An Unlikely Pioneer

The events of Sept. 11, 1973, turned Michelle Bachelet's world upside down. On that morning the 21-year-old medical student watched Chilean Air Force fighter jets fire rockets into the presidential palace known as La Moneda, a chilling salvo in the bloody coup that took the life of President Salvador Allende and installed a military junta led by Army commander Augusto Pinochet. Her father, Alberto, an Air Force general who worked in the Allende administration, was immediately arrested and tortured and later died of a heart attack at the age of 50. In 1975, Michelle and her mother were themselves rounded up and beaten during a monthlong detention. The two women later went into exile, and when Michelle returned to Chile in 1979 she vowed to help restore the democracy that Pinochet had destroyed. "I saw friends disappear, who were jailed or tortured," says Bachelet. "But I decided to turn my pain into a constructive force--guaranteeing that future generations never --have to go through what we went through."

The same woman who witnessed La Moneda go up in flames is now poised to become its next occupant.

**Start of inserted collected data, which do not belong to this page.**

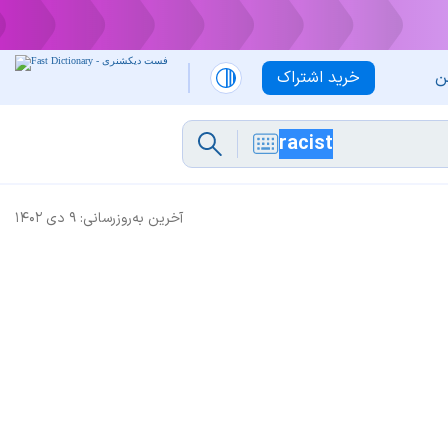
ن
خرید اشتراک
آخرین به‌روزرسانی:
۹ دی ۱۴۰۲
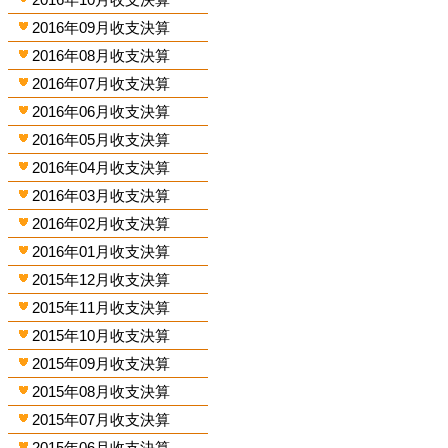
2016年09月收支決算
2016年08月收支決算
2016年07月收支決算
2016年06月收支決算
2016年05月收支決算
2016年04月收支決算
2016年03月收支決算
2016年02月收支決算
2016年01月收支決算
2015年12月收支決算
2015年11月收支決算
2015年10月收支決算
2015年09月收支決算
2015年08月收支決算
2015年07月收支決算
2015年06月收支決算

The 54-year-old pediatrician turned politician will enter a presidential-runoff election next month as the prohibitive favorite. Barring a last-minute collapse in Bachelet's poll numbers, the Socialist Party leader will make history as the first woman ever to be elected president of a major Latin American country. That will be no small feat in a conservative and heavily Roman Catholic society where divorce was legalized only in 2004; as Bachelet joked in an interview earlier this year, the single mother of three doesn't fit the typical profile of a Chilean pol: "I am a woman, socialist, separated and agnostic." But much of Bachelet's appeal among voters may, in fact, stem from the candidate's unconventional background. "Chileans want to change the structure of the exclusionary politics in this country," says Marta Lagos, director of the Santiago-based polling firm Latinobarometro. "Bachelet happens to represent the furthest possible point away from old-style politics."

The return of democracy to Chile in 1990 opened the way for Bachelet's plunge into mainstream politics. Her medical background qualified her for a position at the Health Ministry, and in 1997 she decided to branch out and study civil-military relations at a Santiago think tank specializing in national-security issues. Bachelet later pursued her studies at the Inter-American Defense College in Washington, D.C., and in 1998 she joined the Chilean Defense Ministry as a senior adviser. She entered the cabinet of President Ricardo Lagos two years later as Health minister, and then became Chile's first-ever female Defense minister in 2002. Her family history raised concerns that Bachelet might have a strained relationship with the top brass who had unconditionally backed the Pinochet dictatorship. But she avoided any direct confrontations with the country's generals and admirals and soon emerged as one of the favorites to capture the presidential nomination of the coalition of center-left parties that has governed Chile since 1990.

Ordinary Chileans have warmed to the hardworking, bespectacled Bachelet. Most connect easily with her plain manner and down-to-earth personality, and her reform agenda has won much support, making up for her mostly uneventful term as a cabinet minister. While benefiting from the boom in what is generally regarded as Latin America's showcase economy, she's also pledged to lower the nation's unemployment rate, which peaked at 10 percent this year, and reduce income disparities--among the 10 worst in the world. Bachelet has also proposed a social-welfare program that would ensure full access to education, health care and proper nutrition for all underprivileged children under the age of 10. "The previous governments of the [governing coalition] have succeeded in building economic growth," she told NEWSWEEK last month. "Chileans now want a more hospitable country with greater social convictions and the tools to defend all the people who are vulnerable."

Bachelet also intends to boost the political profile of her gender. Half of all portfolios in her cabinet will be reserved for women, and as president she will push for legislation requiring political parties to fill an established quota of female candidates for elected office. The first woman to become president of Chile is unlikely to be the last, if she has any say in the matter.